------ DATA FOR ANALYSIS ------

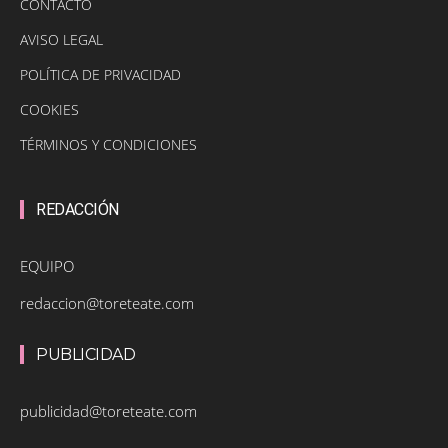
CONTACTO
AVISO LEGAL
POLÍTICA DE PRIVACIDAD
COOKIES
TÉRMINOS Y CONDICIONES
REDACCIÓN
EQUIPO
redaccion@toreteate.com
PUBLICIDAD
publicidad@toreteate.com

------

EXERCISE AIM = Repeat the records word for word. Leave out whatever pictures they hold.

SOLUTION FOR THIS TASK =
CONTACTO
AVISO LEGAL
POLÍTICA DE PRIVACIDAD
COOKIES
TÉRMINOS Y CONDICIONES
REDACCIÓN
EQUIPO
redaccion@toreteate.com
PUBLICIDAD
publicidad@toreteate.com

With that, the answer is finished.